ACTIVITY - The reply should return the data in full, exactly as written.

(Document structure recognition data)
%%

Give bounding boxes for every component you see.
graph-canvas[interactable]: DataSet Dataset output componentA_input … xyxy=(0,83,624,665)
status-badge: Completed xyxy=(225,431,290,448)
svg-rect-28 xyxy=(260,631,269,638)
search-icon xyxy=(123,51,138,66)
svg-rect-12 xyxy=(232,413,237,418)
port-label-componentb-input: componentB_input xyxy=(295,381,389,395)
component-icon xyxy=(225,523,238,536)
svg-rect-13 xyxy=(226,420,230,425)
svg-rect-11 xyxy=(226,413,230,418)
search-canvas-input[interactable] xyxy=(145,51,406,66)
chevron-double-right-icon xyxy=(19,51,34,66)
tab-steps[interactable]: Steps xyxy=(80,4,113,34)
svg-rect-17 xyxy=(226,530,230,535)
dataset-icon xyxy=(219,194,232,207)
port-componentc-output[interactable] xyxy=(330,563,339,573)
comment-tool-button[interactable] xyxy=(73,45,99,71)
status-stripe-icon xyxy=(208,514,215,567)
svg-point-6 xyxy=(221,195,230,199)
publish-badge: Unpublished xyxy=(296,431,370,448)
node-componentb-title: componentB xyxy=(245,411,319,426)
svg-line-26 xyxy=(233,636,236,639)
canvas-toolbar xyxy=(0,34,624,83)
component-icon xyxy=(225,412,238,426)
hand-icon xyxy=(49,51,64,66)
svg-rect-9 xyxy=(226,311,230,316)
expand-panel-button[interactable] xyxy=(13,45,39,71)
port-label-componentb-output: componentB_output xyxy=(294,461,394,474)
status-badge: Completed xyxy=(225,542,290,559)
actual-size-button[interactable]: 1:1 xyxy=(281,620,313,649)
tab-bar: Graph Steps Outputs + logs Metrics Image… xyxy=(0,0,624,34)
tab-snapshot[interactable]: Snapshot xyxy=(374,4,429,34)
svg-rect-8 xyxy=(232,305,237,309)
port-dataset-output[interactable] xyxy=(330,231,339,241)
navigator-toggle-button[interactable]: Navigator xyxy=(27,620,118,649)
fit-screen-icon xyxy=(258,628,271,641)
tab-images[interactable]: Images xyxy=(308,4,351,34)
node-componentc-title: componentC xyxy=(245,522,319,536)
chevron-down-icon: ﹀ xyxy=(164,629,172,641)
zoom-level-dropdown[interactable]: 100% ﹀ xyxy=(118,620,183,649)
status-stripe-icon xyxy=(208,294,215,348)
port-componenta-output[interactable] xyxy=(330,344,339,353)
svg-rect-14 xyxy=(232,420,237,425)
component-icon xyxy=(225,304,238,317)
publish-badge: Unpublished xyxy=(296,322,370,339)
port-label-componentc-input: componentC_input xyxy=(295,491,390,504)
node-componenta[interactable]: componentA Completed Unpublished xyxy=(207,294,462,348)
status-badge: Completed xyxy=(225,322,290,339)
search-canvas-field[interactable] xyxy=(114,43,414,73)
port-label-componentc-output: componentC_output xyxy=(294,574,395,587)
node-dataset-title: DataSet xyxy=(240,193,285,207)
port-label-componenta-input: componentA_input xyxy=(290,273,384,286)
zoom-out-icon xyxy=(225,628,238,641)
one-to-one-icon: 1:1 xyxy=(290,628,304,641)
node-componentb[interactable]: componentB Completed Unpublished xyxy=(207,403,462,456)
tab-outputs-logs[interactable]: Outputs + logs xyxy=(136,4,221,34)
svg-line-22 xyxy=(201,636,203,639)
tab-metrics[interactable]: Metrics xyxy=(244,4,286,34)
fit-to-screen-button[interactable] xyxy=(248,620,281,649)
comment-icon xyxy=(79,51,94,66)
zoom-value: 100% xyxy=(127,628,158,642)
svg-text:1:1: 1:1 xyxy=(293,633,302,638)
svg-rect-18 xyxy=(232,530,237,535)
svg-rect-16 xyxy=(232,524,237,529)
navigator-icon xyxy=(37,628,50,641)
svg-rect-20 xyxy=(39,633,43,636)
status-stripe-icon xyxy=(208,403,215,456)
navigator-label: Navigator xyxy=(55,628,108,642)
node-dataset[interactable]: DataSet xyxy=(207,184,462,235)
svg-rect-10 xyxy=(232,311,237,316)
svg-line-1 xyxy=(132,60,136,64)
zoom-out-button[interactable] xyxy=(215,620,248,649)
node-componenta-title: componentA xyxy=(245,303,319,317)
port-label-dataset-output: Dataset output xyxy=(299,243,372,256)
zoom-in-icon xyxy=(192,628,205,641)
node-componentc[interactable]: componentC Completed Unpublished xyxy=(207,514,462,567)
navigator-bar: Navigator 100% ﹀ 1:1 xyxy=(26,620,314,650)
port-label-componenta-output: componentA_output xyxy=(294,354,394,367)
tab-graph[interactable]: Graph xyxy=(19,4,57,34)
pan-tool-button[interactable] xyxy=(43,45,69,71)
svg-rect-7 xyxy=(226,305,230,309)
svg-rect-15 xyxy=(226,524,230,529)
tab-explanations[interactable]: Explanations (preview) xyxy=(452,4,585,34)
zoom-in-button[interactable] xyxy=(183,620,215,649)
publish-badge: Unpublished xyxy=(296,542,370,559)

%%

SOLUTION FOR THIS TASK -
Give bounding boxes for every component you see.
graph-canvas[interactable]: DataSet Dataset output componentA_input … xyxy=(0,83,624,665)
status-badge: Completed xyxy=(225,431,290,448)
svg-rect-28 xyxy=(260,631,269,638)
search-icon xyxy=(123,51,138,66)
svg-rect-12 xyxy=(232,413,237,418)
port-label-componentb-input: componentB_input xyxy=(295,381,389,395)
component-icon xyxy=(225,523,238,536)
svg-rect-13 xyxy=(226,420,230,425)
svg-rect-11 xyxy=(226,413,230,418)
search-canvas-input[interactable] xyxy=(145,51,406,66)
chevron-double-right-icon xyxy=(19,51,34,66)
tab-steps[interactable]: Steps xyxy=(80,4,113,34)
svg-rect-17 xyxy=(226,530,230,535)
dataset-icon xyxy=(219,194,232,207)
port-componentc-output[interactable] xyxy=(330,563,339,573)
comment-tool-button[interactable] xyxy=(73,45,99,71)
status-stripe-icon xyxy=(208,514,215,567)
svg-point-6 xyxy=(221,195,230,199)
publish-badge: Unpublished xyxy=(296,431,370,448)
node-componentb-title: componentB xyxy=(245,411,319,426)
svg-line-26 xyxy=(233,636,236,639)
canvas-toolbar xyxy=(0,34,624,83)
component-icon xyxy=(225,412,238,426)
hand-icon xyxy=(49,51,64,66)
svg-rect-9 xyxy=(226,311,230,316)
expand-panel-button[interactable] xyxy=(13,45,39,71)
port-label-componentb-output: componentB_output xyxy=(294,461,394,474)
status-badge: Completed xyxy=(225,542,290,559)
actual-size-button[interactable]: 1:1 xyxy=(281,620,313,649)
tab-bar: Graph Steps Outputs + logs Metrics Image… xyxy=(0,0,624,34)
tab-snapshot[interactable]: Snapshot xyxy=(374,4,429,34)
svg-rect-8 xyxy=(232,305,237,309)
port-dataset-output[interactable] xyxy=(330,231,339,241)
navigator-toggle-button[interactable]: Navigator xyxy=(27,620,118,649)
fit-screen-icon xyxy=(258,628,271,641)
tab-images[interactable]: Images xyxy=(308,4,351,34)
node-componentc-title: componentC xyxy=(245,522,319,536)
chevron-down-icon: ﹀ xyxy=(164,629,172,641)
zoom-level-dropdown[interactable]: 100% ﹀ xyxy=(118,620,183,649)
status-stripe-icon xyxy=(208,294,215,348)
port-componenta-output[interactable] xyxy=(330,344,339,353)
svg-rect-14 xyxy=(232,420,237,425)
component-icon xyxy=(225,304,238,317)
publish-badge: Unpublished xyxy=(296,322,370,339)
port-label-componentc-input: componentC_input xyxy=(295,491,390,504)
node-componenta[interactable]: componentA Completed Unpublished xyxy=(207,294,462,348)
status-badge: Completed xyxy=(225,322,290,339)
search-canvas-field[interactable] xyxy=(114,43,414,73)
port-label-componentc-output: componentC_output xyxy=(294,574,395,587)
node-dataset-title: DataSet xyxy=(240,193,285,207)
port-label-componenta-input: componentA_input xyxy=(290,273,384,286)
zoom-out-icon xyxy=(225,628,238,641)
one-to-one-icon: 1:1 xyxy=(290,628,304,641)
node-componentb[interactable]: componentB Completed Unpublished xyxy=(207,403,462,456)
tab-outputs-logs[interactable]: Outputs + logs xyxy=(136,4,221,34)
svg-line-22 xyxy=(201,636,203,639)
tab-metrics[interactable]: Metrics xyxy=(244,4,286,34)
fit-to-screen-button[interactable] xyxy=(248,620,281,649)
comment-icon xyxy=(79,51,94,66)
zoom-value: 100% xyxy=(127,628,158,642)
svg-text:1:1: 1:1 xyxy=(293,633,302,638)
svg-rect-18 xyxy=(232,530,237,535)
svg-rect-16 xyxy=(232,524,237,529)
navigator-icon xyxy=(37,628,50,641)
svg-rect-20 xyxy=(39,633,43,636)
status-stripe-icon xyxy=(208,403,215,456)
navigator-label: Navigator xyxy=(55,628,108,642)
node-dataset[interactable]: DataSet xyxy=(207,184,462,235)
svg-rect-10 xyxy=(232,311,237,316)
svg-line-1 xyxy=(132,60,136,64)
zoom-out-button[interactable] xyxy=(215,620,248,649)
node-componenta-title: componentA xyxy=(245,303,319,317)
port-label-dataset-output: Dataset output xyxy=(299,243,372,256)
zoom-in-icon xyxy=(192,628,205,641)
node-componentc[interactable]: componentC Completed Unpublished xyxy=(207,514,462,567)
navigator-bar: Navigator 100% ﹀ 1:1 xyxy=(26,620,314,650)
port-label-componenta-output: componentA_output xyxy=(294,354,394,367)
tab-graph[interactable]: Graph xyxy=(19,4,57,34)
pan-tool-button[interactable] xyxy=(43,45,69,71)
svg-rect-7 xyxy=(226,305,230,309)
svg-rect-15 xyxy=(226,524,230,529)
tab-explanations[interactable]: Explanations (preview) xyxy=(452,4,585,34)
zoom-in-button[interactable] xyxy=(183,620,215,649)
publish-badge: Unpublished xyxy=(296,542,370,559)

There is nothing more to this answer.